MS TUCKER (continuing):

(3) the effectiveness of this Act and the arrangements made under it in facilitating scrutiny of the financial management of the government of the Territory;

(4) the impact that this Act and the arrangements made under it have had on the achievement of the objectives of the government of the Territory;

(5) the possibility of incorporating environmental and social accounts into the financial management framework; and

(6) any other matter relating to the financial management of the Territory.

Mr Speaker, it is now three years since the Financial Management Act was passed and we have just seen the third budget presented by the Government under the accrual accounting system that was introduced by this Act. The Financial Management Act was a radical departure from the previous financial system used by government. At the time the Act was debated the Greens and even the ALP raised concerns that there was considerable uncertainty about how well the financial reforms would work in practice. The point was raised at the time that considerable work was being put by the Public Service into the technical implementation of the new accrual accounting system, but that relatively little time was being spent on looking at the policy implications of moving to this new system, in particular the move to output-based budgeting, service purchasing and the setting up of performance targets.

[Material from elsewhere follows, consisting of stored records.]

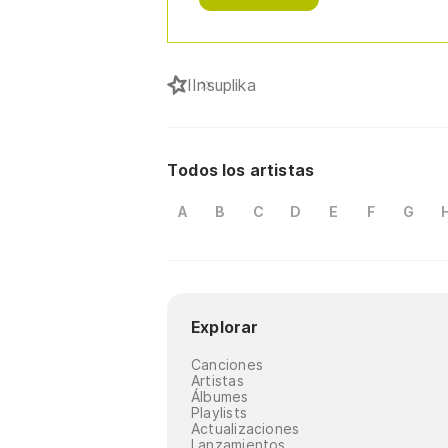
I
Insuplika
Todos los artistas
A
B
C
D
E
F
G
Explorar
Canciones
Artistas
Álbumes
Playlists
Actualizaciones
Lanzamientos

I therefore put up an amendment to establish a statutory review of the Act by no later than 30 June 1999. This amendment was not supported by the Assembly, primarily on the ground that it was not necessary to write a review into the Act as the Assembly already had the power to initiate a review at any time. No-one believed that there should never be a review of the Act. The ALP specifically acknowledged in the Assembly that a review of the Act would be worth while in time, but that this could possibly be undertaken by the public accounts committee. The date of 30 June 1999 is nearly here and I think the need for a review is now coming to a head, with the recent revelations over the financing of the Bruce Stadium redevelopment.

While the Government may have technically acted within the law - and I say "may have" - by borrowing money to cover the additional funds spent on the Bruce Stadium because private sector investment in the stadium had not occurred, there is still the question of whether it acted responsibly in managing its appropriation and whether the provisions of the Financial Management Act are adequate to regulate this type of action. This incident has highlighted that section 6 of the Act, which states that no payment of public moneys shall be made otherwise than in accordance with an appropriation, may be too general to cope with the types of public and private sector business partnerships that this Government seems so fond of.